Additional national and international agencies have propounded research guidelines.²⁹ In 1993, the Council for International Organi-zations of Medical Sciences and the World Health Organization published International Ethical Guidelines for Biomedical Research Involving Human Subjects.³⁰ In the United States, the National Institutes of Health (NIH) Office for Human Research Protection (OHRP, formerly known as the Office for the Protection from Research Risks or OPRR) publishes and updates guidelines on protecting human subjects that govern all research projects receiving federal funding.³¹ The United States National Bioethics Advisory Commission proposed recommendations for heightening consent and competency requirements when investigators perform clinical trials on vulnerable research subjects.³² The Association of American Medical Colleges formulated a guide to scientific societies for developing codes of ethics in research.³³ The American Association for the Advancement of Science now publishes a newsletter with guidelines on ethical conduct for scientists.³⁴ Franklin Miller and Alan Wertheimer recently pointed out that the paternalism inherent in research ethics guidelines is fully justified and does not conflict with the primacy of obtaining subjects’ informed consent.³⁵

Since the drafting of the Nuremberg Code 60 years ago, the necessity of obtaining the full, free and informed consent of the research
subject has been elevated to an axiom of clinical research.
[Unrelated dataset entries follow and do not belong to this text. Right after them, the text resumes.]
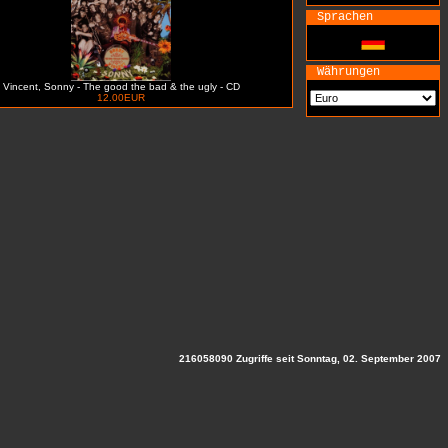
Sprachen
Währungen
Vincent, Sonny - The good the bad & the ugly - CD
12.00EUR
216058090 Zugriffe seit Sonntag, 02. September 2007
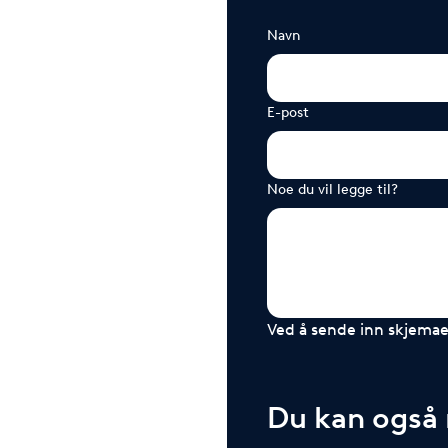
Navn
E-post
Noe du vil legge til?
Ved å sende inn skjemaet
Du kan også r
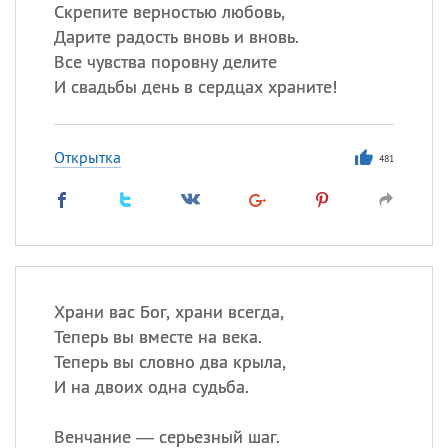
Скрепите верностью любовь,
Дарите радость вновь и вновь.
Все
ИМЕНА
Все чувства поровну делите
Сегодня празднуют именины
И свадьбы день в сердцах храните!
Александр
,
Макар
Открытка
481
Анна
Посмотреть значение
и
происхождение
Храни вас Бог, храни всегда,
Теперь вы вместе на века.
Теперь вы словно два крыла,
И на двоих одна судьба.
Венчание — серьезный шаг.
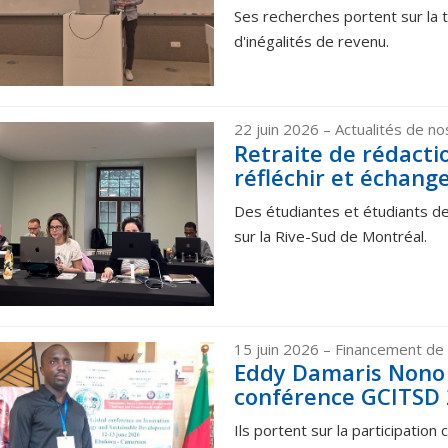
Ses recherches portent sur la 
d'inégalités de revenu.
22 juin 2026
– Actualités de n
Retraite de rédactio
réfléchir et échang
Des étudiantes et étudiants de 
sur la Rive-Sud de Montréal.
15 juin 2026
– Financement de 
Eddy Damaris Nono 
conférence GCITSD
Ils portent sur la participation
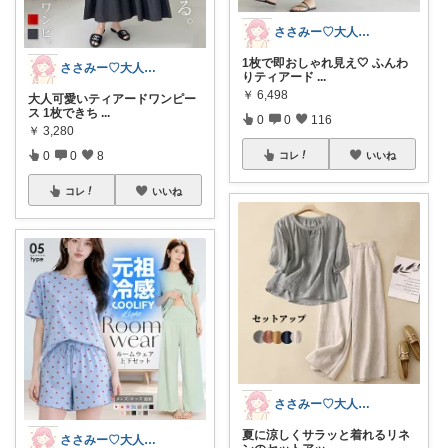
ささみー♡大人可愛いファッション
1枚で即おしゃれ見え🤍 ふんわ
ささみー♡大人可愛いファッション
りティアード
...
￥
6,498
大人可愛いティアードワンピー
ス 1枚できち
...
0
0
116
￥
3,280
0
0
8
コレ
いいね
コレ
いいね
ささみー♡大人可愛いファッション
夏に涼しくサラッと着れるリネ
ささみー♡大人可愛いファッション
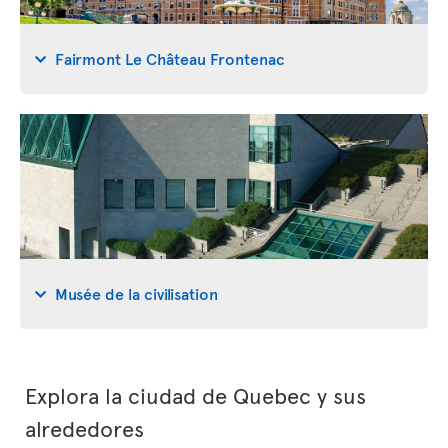
Fairmont Le Château Frontenac
Musée de la civilisation
Explora la ciudad de Quebec y sus
alrededores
Implicit in the doctrine of consent is the right of the research subject to refuse entrance into the study or to withdraw from the study at any time. As is true in the doctrine of informed consent for clinical treatment, a subject’s consent for research becomes valid only after there has been complete disclosure of the risks and benefits of the various treatment arms and their alternatives. The subject must have the cognitive capacity to accept or refuse, and there must be no coercion by individuals or agencies. The formalization of the consent process by the subject’s signing of a written document is essential. Patients volunteering as research subjects must be provided a written summary of the proposed research containing an accurate account of the consequences of their participation drafted in clear, understandable language, and including contact information for any questions or problems.³⁶

Valid consent for serving as a subject in a clinical trial is an ideal that often is not realized in practice.³⁷ Busy investigators often spend insufficient time on the process of education of the patient in the details of their participation in the clinical trial. Even when much time has been spent, there is evidence that many research subjects simply fail to understand the information in consent forms,³⁸ misunderstand the concept of randomization,³⁹ fail to appreciate the difference between a clinical trial and ordinary therapy, or cannot comprehend the language of the consent form.⁴⁰ Some subjects summarily decide to enroll and do not pay attention to the wealth of information presented to them and contained in the consent form.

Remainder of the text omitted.